What to produce: Within the data, how many lines hold the word "strategi"? Answer with nothing but the number.

(Dataset entries)
Content starts
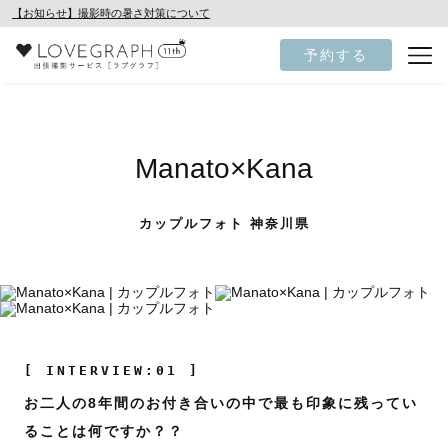
【お知らせ】撮影時の暑さ対策について
予約する
Manato×Kana
カップルフォト 神奈川県
[ INTERVIEW:01 ]
お二人の8年間のお付き合いの中で最も印象に残ってい
ることは何ですか？？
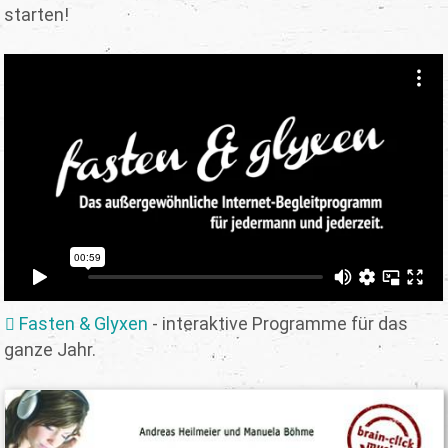
starten!
Fasten & Glyxen
- interaktive Programme für das
ganze Jahr.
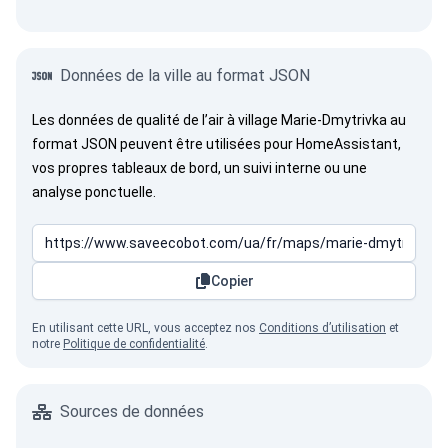
Données de la ville au format JSON
Les données de qualité de l’air à village Marie-Dmytrivka au
format JSON peuvent être utilisées pour HomeAssistant,
vos propres tableaux de bord, un suivi interne ou une
analyse ponctuelle.
Copier
En utilisant cette URL, vous acceptez nos
Conditions d’utilisation
et
notre
Politique de confidentialité
.
Sources de données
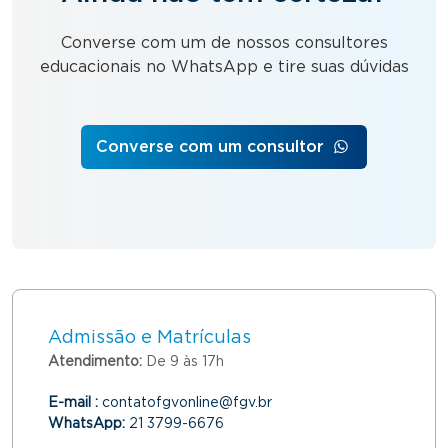
Converse com um de nossos consultores
educacionais no WhatsApp e tire suas dúvidas
Converse com um consultor
Admissão e Matrículas
Atendimento:
De 9 às 17h
E-mail :
contatofgvonline@fgv.br
WhatsApp:
21 3799-6676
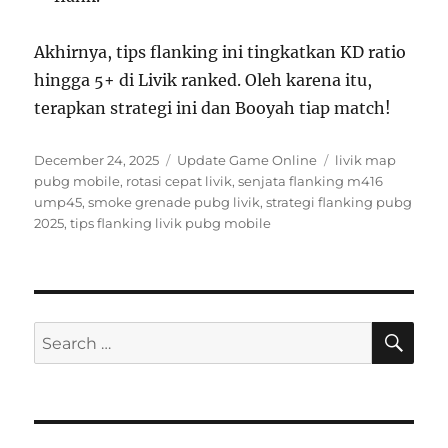
Akhirnya, tips flanking ini tingkatkan KD ratio
hingga 5+ di Livik ranked. Oleh karena itu,
terapkan strategi ini dan Booyah tiap match!
Posted
Categories
Tags
December 24, 2025
Update Game Online
livik map
on
pubg mobile
,
rotasi cepat livik
,
senjata flanking m416
ump45
,
smoke grenade pubg livik
,
strategi flanking pubg
2025
,
tips flanking livik pubg mobile
SE
Search
for:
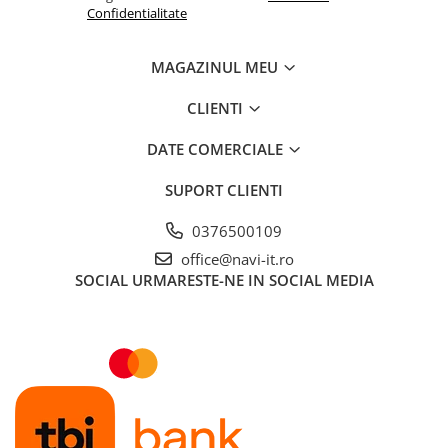
Confidentialitate
MAGAZINUL MEU
CLIENTI
DATE COMERCIALE
SUPORT CLIENTI
0376500109
office@navi-it.ro
SOCIAL
URMARESTE-NE IN SOCIAL MEDIA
Content ends
Response to this task: 2